Впрочем, казалось, что не только тело его приноровлено к собору, но и ум. Каково было состояние этой души, какую форму приняла она под этой угловатой оболочкой, при этом первобытном образе жизни, это трудно было бы определить. Квазимодо родился кривым, горбатым, хромым. Лишь с великим трудом и при необыкновенном терпении Клоду удалось выучить его говорить. Но природа как будто пожалела о том, что не снабдила это бедное существо решительно всеми возможными недостатками, и судьба помогла ей довершить свое дело. Сделавшись звонарем с 4-летняго возраста, Квазимодо вскоре получил возможность присоединить ко всем своим телесным недостаткам еще один: гул колоколов прорвал его барабанную перепонку, и он совершенно оглох; единственное средство сообщения с внешним миром, которое от рождения оставила ему природа, внезапно заградилось навсегда, и вместе с тем преградился доступ к единственному лучу радости и жизни, который находил еще доступ в душу Квазимодо. Душа эта погрузилась в глубокий мрак. Меланхолия несчастного урода сделалась полной, и неизлечимой. Прибавим к этому еще то, что глухота сделала его почти немым; ибо для того чтобы не возбуждать смеха окружающих, он, убедившись в своей глухоте, твердо решился хранить безусловное молчание и стал говорить только сам с собой, будучи наедине. Он добровольно связал этот язык, который Клоду Фролло стоило столько труда развязать. Вскоре это повело к тому, что, когда нужда заставляла его говорить, язык его оказывался точно окоченевшим и двигался, точно дверь на ржавых петлях.

Если бы мы теперь попытались проникнуть в душу Квазимодо сквозь эту твердыню и толстую оболочку, если бы нам дано было измерить глубину этого неудавшегося организма, разглядеть содержимое в этом темном существе, бросить луч света на самые темные углы его, на внутренние закоулки, и вдруг озарить ярким светом душу, которая должна же была обитать где-нибудь внутри этой мрачной пещеры, то мы, без сомнения, нашли бы эту бедную душу в каком-нибудь жалком, скорченном, атрофированном виде, нечто подобное телам тех несчастных, которых заключали в венецианские тюрьмы, слишком низкие для того, чтобы в них можно было стоять, и слишком короткие для того, чтобы можно было лежать.

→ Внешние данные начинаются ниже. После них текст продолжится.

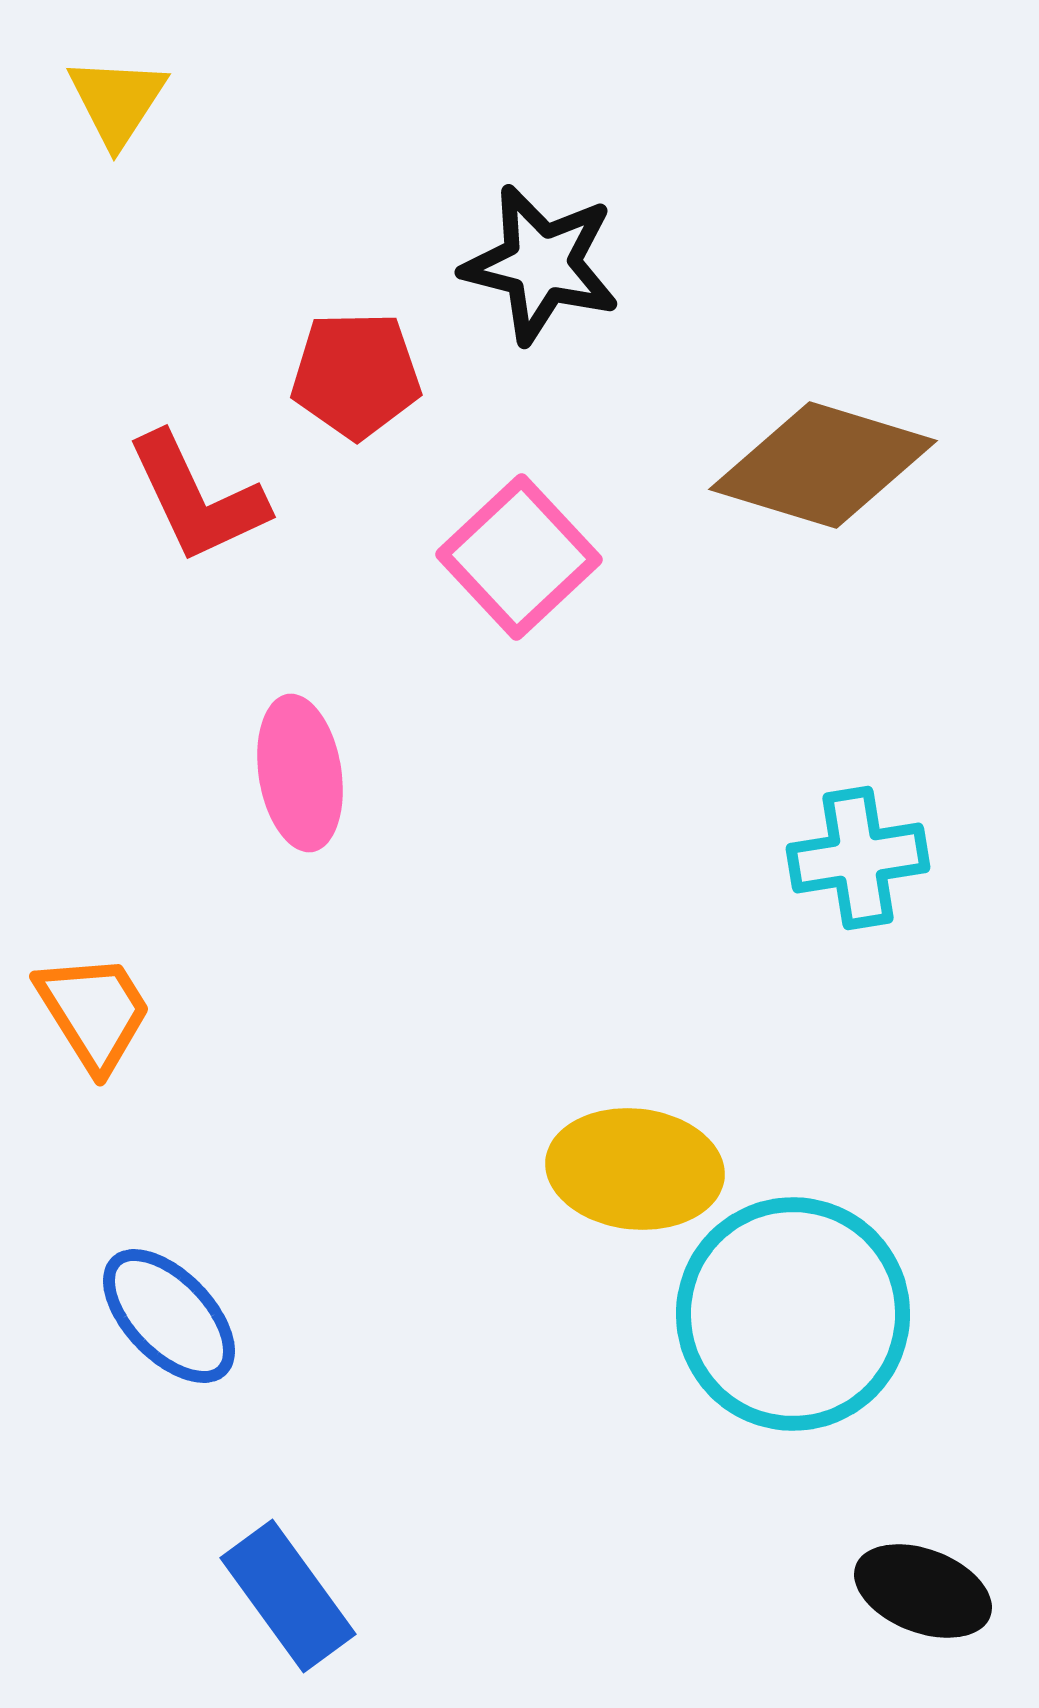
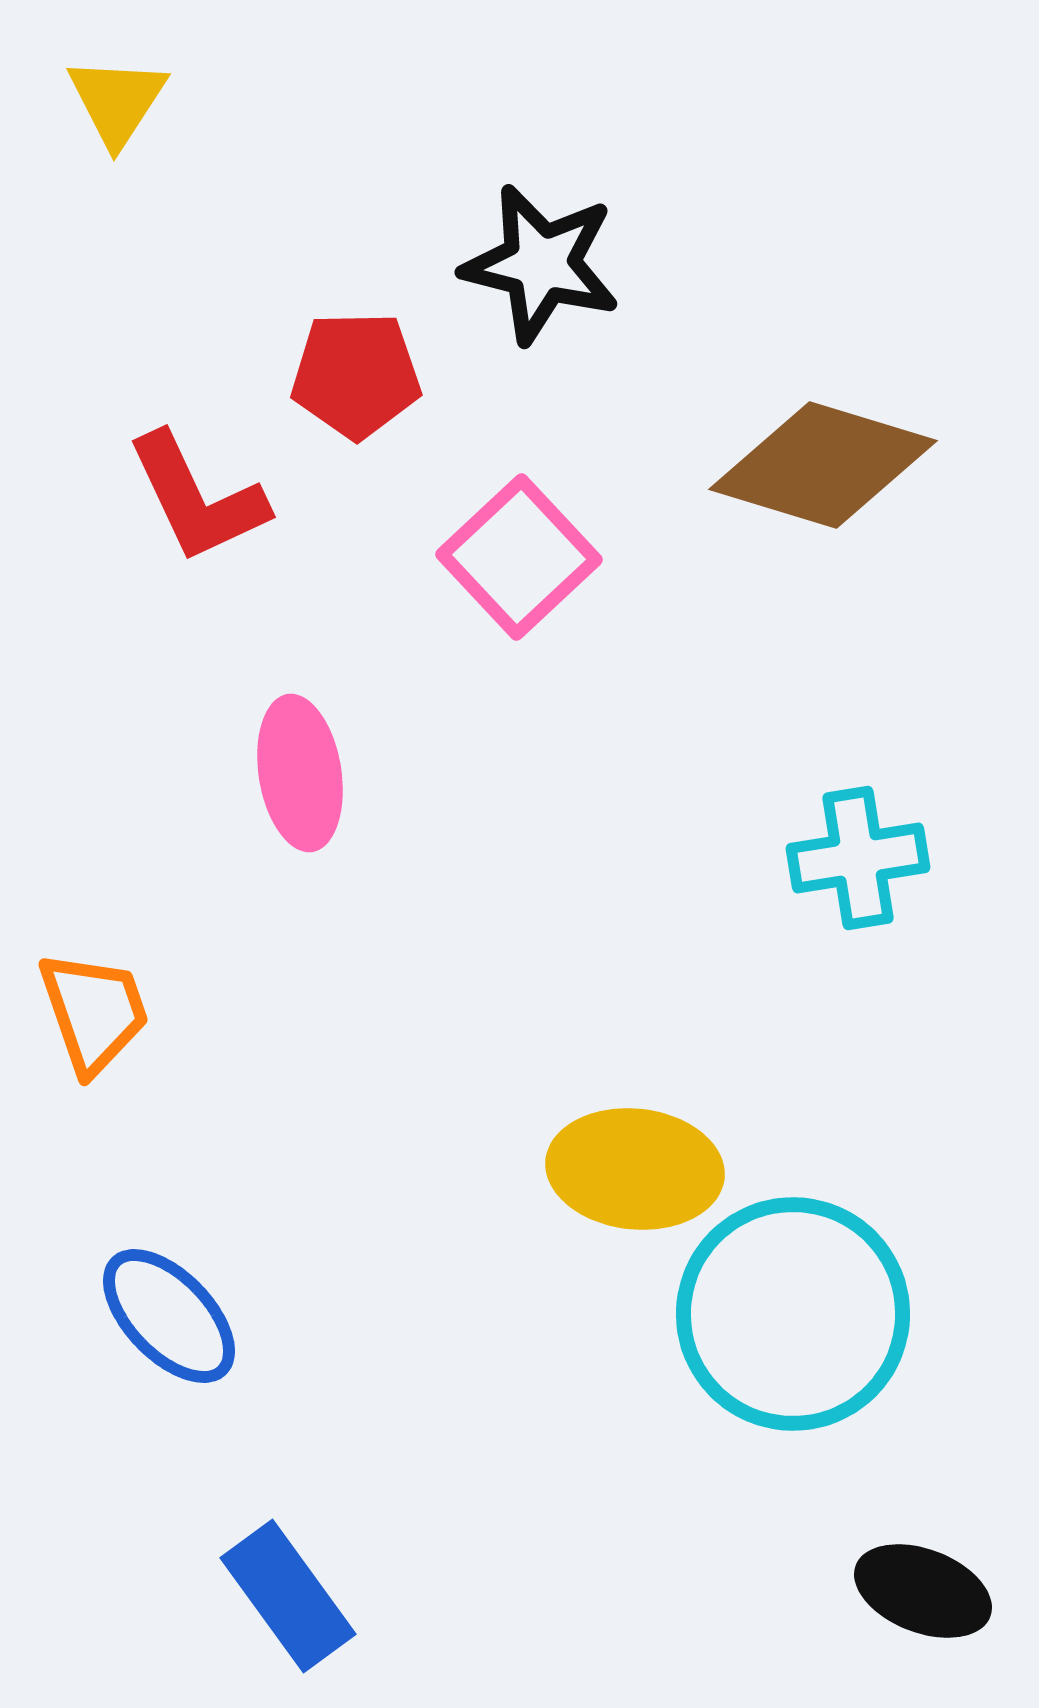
orange trapezoid: rotated 13 degrees clockwise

Не подлежит сомнению, что в уродливом теле и ум атрофируется. Квазимодо едва чувствовал присутствие в своем уродливом теле души, созданной по образцу и подобию этого тела. Внешние впечатления подвергались значительной рефракции, прежде чем достигнуть души его. Мозг его представлял собою какой-то особый мир: все, проходившие через него мысли, выходили какими-то изломанными и погнутыми. Понятно поэтому, что рассуждение его не могло быть правильным. Отсюда неизбежно проистекали тысячи оптических обманов, тысячи извращенных суждений, тысячи то безумных, то идиотических скачков его мысли.

Первым последствием этой несчастной организации ума его было то, что он не мог здраво и прямо смотреть на вещи. Они не производили на него почти никакого непосредственного впечатления. Внешний мир казался ему гораздо более отдаленным, чем нам, обыкновенным смертным.

Вторым последствием уродства его было то, что оно делало его злым. И действительно, он был зол, потому что был дик, а был дик, потому что был безобразен. И природа может быть не менее логична, чем мы. Сила его, столь непомерно развывшаяся, также являлась одною из причин его злости. «Сильный мальчик не может быть добрым», – говорит Гоббс. Нужно, впрочем, быть справедливым и заметить, что эта злость, быть может, не была в нем врожденная. С первых же шагов своих на жизненном поприще он сначала инстинктивно чувствовал, а затем и ясно сознавал, что все его презирают, отталкивают, гнушаются им. Когда он подрос, он даже не видал вокруг себя ничего, кроме презрения и ненависти. И он решился отвечать людям тем же; он поднял оружие, которым его ранили; он сделался злым.